Marco, meanwhile, is furious with Elsa, but she tells him she was only doing what was best for the family. Marco was busy playing cops and robbers and Claudio was too young, but it was her sacrifice that took the family to the top. Marco reminds her of his sacrifice: using his powers brings up all his darkest emotions. Creating enough rain for their crops nearly made him want to kill himself. But Elsa dismisses him and admits that she killed her husband for the family. This sends Marco over the edge, and he grabs her and summons a bolt of lightning so they could join their family in death.
The Flash and Patty are watching the crops burn, and he tells her he has something important to tell her, but she wants to go first.
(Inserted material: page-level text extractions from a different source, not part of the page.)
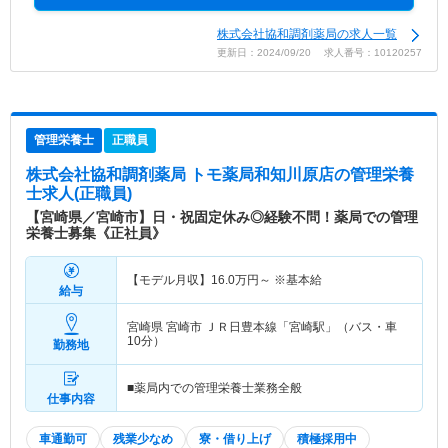
株式会社協和調剤薬局の求人一覧
更新日：2024/09/20 求人番号：10120257
管理栄養士
正職員
株式会社協和調剤薬局 トモ薬局和知川原店
の管理栄養
士求人(正職員)
【宮崎県／宮崎市】日・祝固定休み◎経験不問！薬局での管理
栄養士募集《正社員》
【モデル月収】
16.0
万円～
※基本給
給与
宮崎県 宮崎市
ＪＲ日豊本線「宮崎駅」（バス・車
10分）
勤務地
■薬局内での管理栄養士業務全般
仕事内容
車通勤可
残業少なめ
寮・借り上げ
積極採用中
She says she blamed him for Barry's death, but realizes now that he really does have good intentions. However, her heart is still broken, and every time she sees that red costume it reminds her of what she lost. After she calms down, she asks Flash what he wanted to tell her, but he just says he needs to put out the fire and then they can go home.
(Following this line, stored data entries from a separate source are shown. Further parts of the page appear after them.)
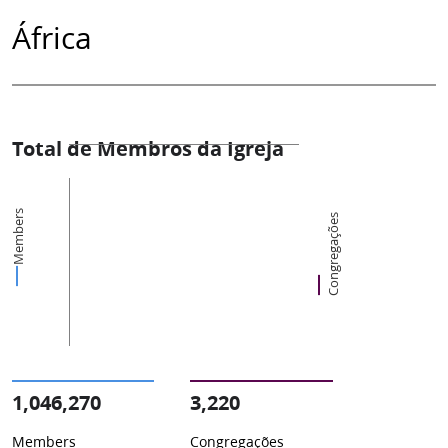
África
Total de Membros da Igreja
Members
Congregações
1,046,270
3,220
Members
Congregações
Miraculously, the bolt of lightning that killed Elsa did not kill Marco. He's approached by a spectral form of a woman, who he at first thinks is Elsa, but then recognizes as Lisa Snart. She introduces herself as Glider and tells Marco it's time to come home.
While the Flash is putting out the fire, he realizes that it's not fair of him to place his burdens on Patty. The world needs him to be the Flash, but every time he runs, he puts Barry's life on hold and puts the lives of those he cares about in danger. He can't hurt Patty every time he puts the red suit on. He decides to carry his burdens alone. The world needs him to be the Flash, and for Patty to be able to move forward, she needs Barry to stay dead.
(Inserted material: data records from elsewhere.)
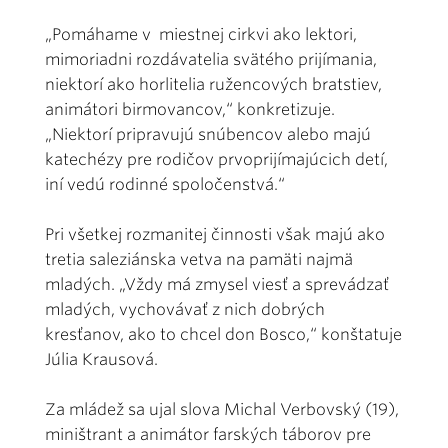
„Pomáhame v miestnej cirkvi ako lektori,
mimoriadni rozdávatelia svätého prijímania,
niektorí ako horlitelia ružencových bratstiev,
animátori birmovancov,“ konkretizuje.
„Niektorí pripravujú snúbencov alebo majú
katechézy pre rodičov prvoprijímajúcich detí,
iní vedú rodinné spoločenstvá.“
Pri všetkej rozmanitej činnosti však majú ako
tretia saleziánska vetva na pamäti najmä
mladých. „Vždy má zmysel viesť a sprevádzať
mladých, vychovávať z nich dobrých
kresťanov, ako to chcel don Bosco,“ konštatuje
Júlia Krausová.
Za mládež sa ujal slova Michal Verbovský (19),
miništrant a animátor farských táborov pre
The story. Marcus To's art was very decent, and having Buccellato color the first half of the issue really helped, but ultimately the artwork was nothing spectacular to brag about. But the story was more than enough to justify picking up this issue. Sometimes a guest artist means it'll be a filler issue that has nothing to do with the main storyline. But not here. This wrapped up the small subplot of a cold case Patty began working on back in issue #6, and it dealt with a lot of good emotional stuff the Flash was dealing with. He is officially dead and he just found out he is the necessary release valve for the Speed Force. Then at the end of this issue, he finds out his girlfriend hates his alter ego. So he makes a very interesting decision, which may or may not have been the right one. All this sets things up to be quite intriguing moving forward.
The Weather Wizard. Another classic Rogue hits the scene! I don't really know anything about the old Weather Wizard, but I really enjoyed this one, especially his power limitations. With a power with so much potential like controlling weather, there needs to be a good reason for this person not to completely take over the world. (I've often felt X-Men's Storm should do more.) But here, we're given a pretty viable reason for the Weather Wizard's hesitancy in using his powers.
The gangster back story. I really like The Godfather and other gangster stories. Family mobs, secret murders, powers struggles, all that fun stuff. I've read a couple of good Batman stories with gangsters, but I never imagined it could work with the Flash this well. Yes, the gangster element was limited, but I think that's a good thing. Too much gangster stuff would make the Flash too much like Batman. This was a good taste of the gangster world and a welcome change of pace.
Final score: 8 out of 10
Next time: The Flash really has been going through a lot right now, and he's decided to keep Barry Allen dead. I think before he returns to Central City to face this problem, he needs to go on a nice distracting Justice League mission.